### DATA FOR THE TASK ###

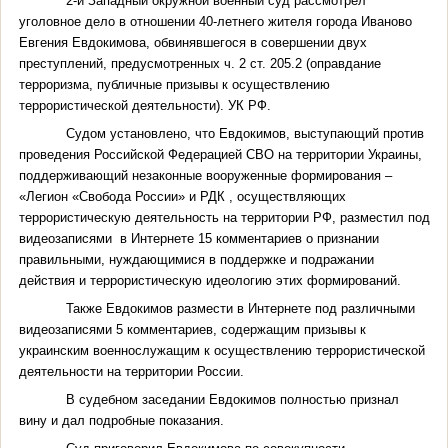
2-й Западный окружной военный суд рассмотрел
уголовное дело в отношении 40-летнего жителя города Иваново
Евгения Евдокимова, обвинявшегося в совершении двух
преступлений, предусмотренных ч. 2 ст. 205.2 (оправдание
терроризма, публичные призывы к осуществлению
террористической деятельности). УК РФ.
Судом установлено, что Евдокимов, выступающий против
проведения Российской Федерацией СВО на территории Украины,
поддерживающий незаконные вооруженные формирования –
«Легион «Свобода России» и РДК , осуществляющих
террористическую деятельность на территории РФ, разместил под
видеозаписями в Интернете 15 комментариев о признании
правильными, нуждающимися в поддержке и подражании
действия и террористическую идеологию этих формирований.
Также Евдокимов размести в Интернете под различными
видеозаписями 5 комментариев, содержащим призывы к
украинским военнослужащим к осуществлению террористической
деятельности на территории России.
В судебном заседании Евдокимов полностью признал
вину и дал подробные показания.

###

● **TASK**: Set every entry down again exactly as written, and omit the images.

● **ANSWER AREA**:
2-й Западный окружной военный суд рассмотрел
уголовное дело в отношении 40-летнего жителя города Иваново
Евгения Евдокимова, обвинявшегося в совершении двух
преступлений, предусмотренных ч. 2 ст. 205.2 (оправдание
терроризма, публичные призывы к осуществлению
террористической деятельности). УК РФ.
Судом установлено, что Евдокимов, выступающий против
проведения Российской Федерацией СВО на территории Украины,
поддерживающий незаконные вооруженные формирования –
«Легион «Свобода России» и РДК , осуществляющих
террористическую деятельность на территории РФ, разместил под
видеозаписями в Интернете 15 комментариев о признании
правильными, нуждающимися в поддержке и подражании
действия и террористическую идеологию этих формирований.
Также Евдокимов размести в Интернете под различными
видеозаписями 5 комментариев, содержащим призывы к
украинским военнослужащим к осуществлению террористической
деятельности на территории России.
В судебном заседании Евдокимов полностью признал
вину и дал подробные показания.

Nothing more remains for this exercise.